Vetternwirtschaft: Neuer Justizminister Bozdağ beruft eigenen Bruder auf Beraterposten

Der neue türkische Justizminister Bekir Bozdağ hat seinem Bruder zu einem hohen Posten innerhalb des Ministeriums verholfen. Bozdağ ist noch keine Woche im neuen Amt. Für verwerflich hält er die Beschäftigung des Bruders dort nicht.

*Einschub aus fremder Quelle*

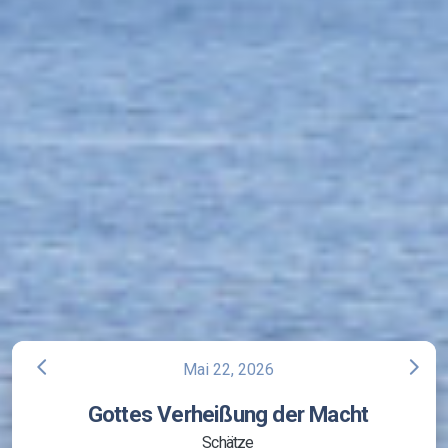
arrow_back_ios
arrow_forward_ios
Mai 22, 2026
Gottes Verheißung der Macht
Schätze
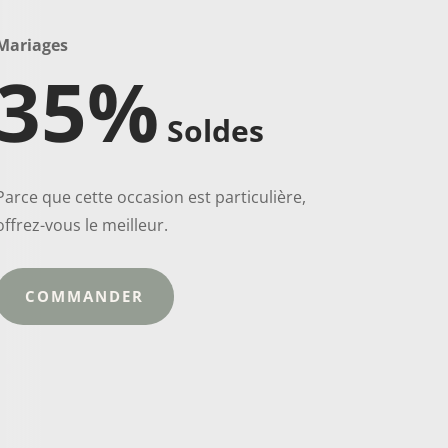
Mariages
35%
Soldes
Parce que cette occasion est particulière,
offrez-vous le meilleur.
COMMANDER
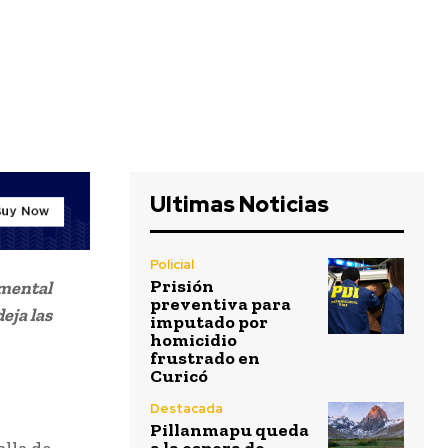
Ultimas Noticias
Policial
Prisión
amental
preventiva para
eja las
imputado por
homicidio
frustrado en
Curicó
Destacada
Pillanmapu queda
lla de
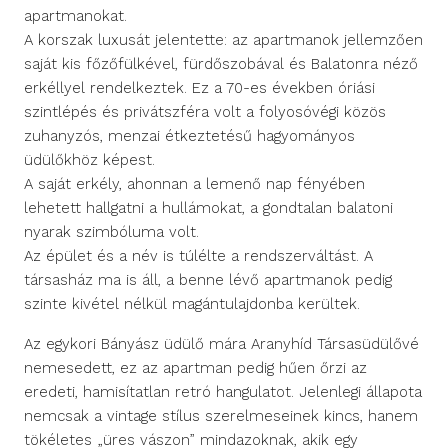
apartmanokat.
A korszak luxusát jelentette: az apartmanok jellemzően
saját kis főzőfülkével, fürdőszobával és Balatonra néző
erkéllyel rendelkeztek. Ez a 70-es években óriási
szintlépés és privátszféra volt a folyosóvégi közös
zuhanyzós, menzai étkeztetésű hagyományos
üdülőkhöz képest.
A saját erkély, ahonnan a lemenő nap fényében
lehetett hallgatni a hullámokat, a gondtalan balatoni
nyarak szimbóluma volt.
Az épület és a név is túlélte a rendszerváltást. A
társasház ma is áll, a benne lévő apartmanok pedig
szinte kivétel nélkül magántulajdonba kerültek.
Az egykori Bányász üdülő mára Aranyhíd Társasüdülővé
nemesedett, ez az apartman pedig hűen őrzi az
eredeti, hamisítatlan retró hangulatot. Jelenlegi állapota
nemcsak a vintage stílus szerelmeseinek kincs, hanem
tökéletes „üres vászon” mindazoknak, akik egy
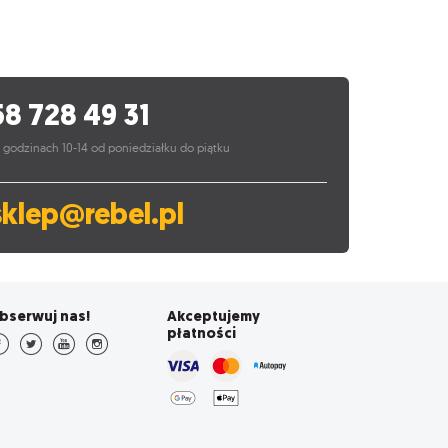
58 728 49 31
 godzinach 10-14 od poniedziałku do piątku
sklep@rebel.pl
bserwuj nas!
Akceptujemy
płatności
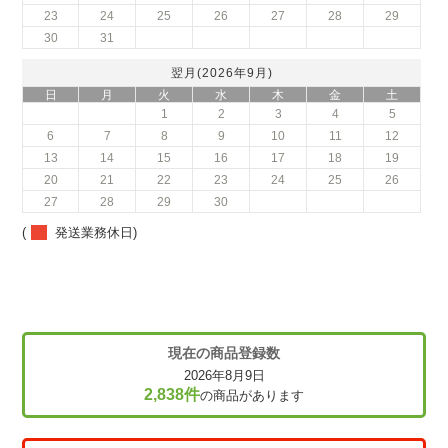
23
24
25
26
27
28
29
30
31
翌月(2026年9月)
日
月
火
水
木
金
土
1
2
3
4
5
6
7
8
9
10
11
12
13
14
15
16
17
18
19
20
21
22
23
24
25
26
27
28
29
30
(
発送業務休日)
現在の商品登録数
2026年8月9日
2,838件
の商品があります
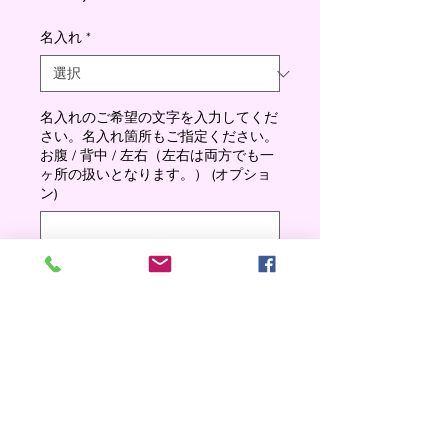
格
名入れ
*
名入れのご希望の文字を入力してくだ
さい。名入れ箇所もご指定ください。
お腹 / 背中 / 左右（左右は両方でも一
ヶ所の扱いとなります。） (オプショ
ン)
0/500
数量
*
Add to cart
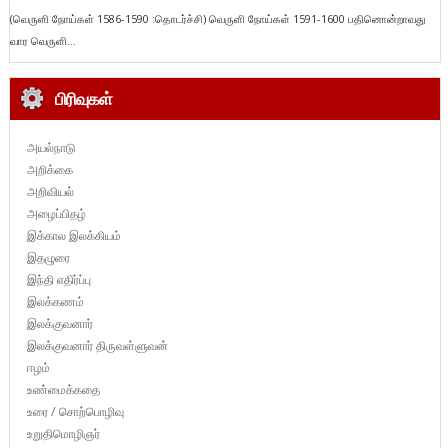
(வெருளி நோய்கள் 1586-1590 :தொடர்ச்சி) வெருளி நோய்கள் 1591-1600 பதினொன்றாவது
வார வெருளி...
பிரிவுகள்
அயல்நாடு
அறிக்கை
அறிவியல்
அழைப்பிதழ்
இக்கால இலக்கியம்
இதழுரை
இந்தி எதிர்ப்பு
இலக்கணம்
இலக்குவனார்
இலக்குவனார் திருவள்ளுவன்
ஈழம்
உண்மைக்கதை
உரை / சொற்பொழிவு
உறுதிமொழிஞர்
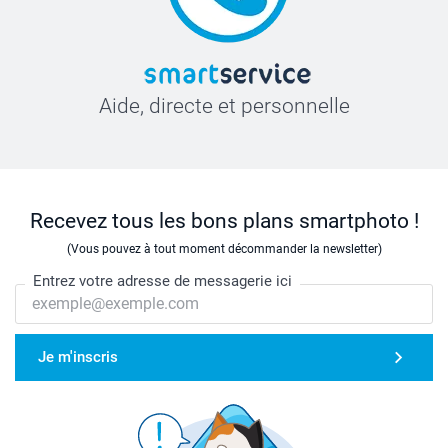
Aide, directe et personnelle
Recevez tous les bons plans smartphoto !
(Vous pouvez à tout moment décommander la newsletter)
Entrez votre adresse de messagerie ici
Je m'inscris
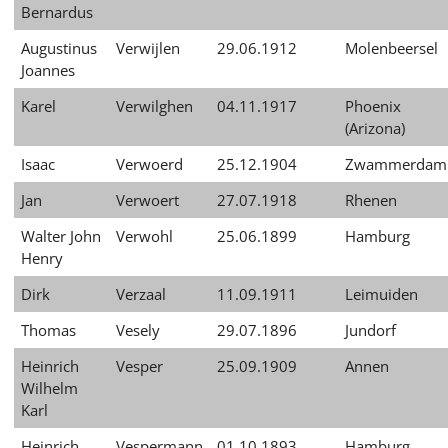
Bernardus
Augustinus
Verwijlen
29.06.1912
Molenbeersel
Joannes
Karel
Verwilghen
04.11.1917
Phoenix
(Arizona)
Isaac
Verwoerd
25.12.1904
Zwammerdam
Jan
Verwoert
27.07.1918
Rhenen
Walter John
Verwohl
25.06.1899
Hamburg
Henry
Dirk
Verzaal
11.09.1911
Leimuiden
Thomas
Vesely
29.07.1896
Jundorf
Heinrich
Vesper
25.09.1909
Annen
Wilhelm
Karl
Heinrich
Vespermann
01.10.1893
Hamburg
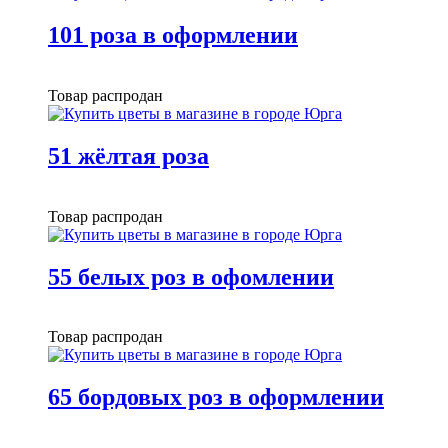
101 роза в оформлении
Товар распродан
51 жёлтая роза
Товар распродан
55 белых роз в офомлении
Товар распродан
65 бордовых роз в оформлении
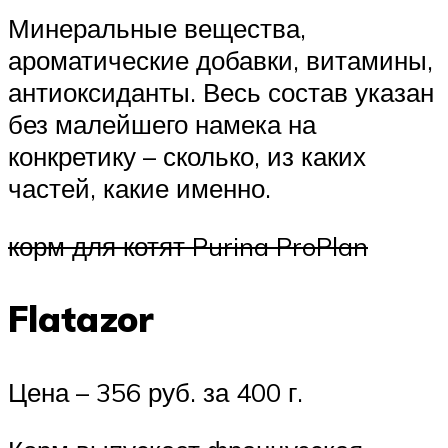
Минеральные вещества,
ароматические добавки, витамины,
антиоксиданты. Весь состав указан
без малейшего намека на
конкретику – сколько, из каких
частей, какие именно.
корм для котят Purina ProPlan
Flatazor
Цена – 356 руб. за 400 г.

Inmitten des aktuellen Korruptionsskandals sorgt der gerade ernannte türkische Justizminister Bekir Bozdağ für Aufsehen. Der einstige stellvertretende Ministerpräsident holte kurz nach seiner eigenen Ernennung auch seinen Bruder Ünal Bozdağ auf eine Top-Position im Ministerium.

Ünal Bozdağ war bis dato als stellvertretender Generaldirektor der Personalabteilung tätig. Jetzt wurde er zum hohen Berater des Ministeriums ernannt. Unterzeichnet wurde die Entscheidung dem offiziellen Verfahren entsprechend von Bekir Bozdağ, Ministerpräsident Recep Tayyip Erdoğan und Staatspräsident Abdullah Gül. Das berichtet die türkische Zeitung Hürriyet.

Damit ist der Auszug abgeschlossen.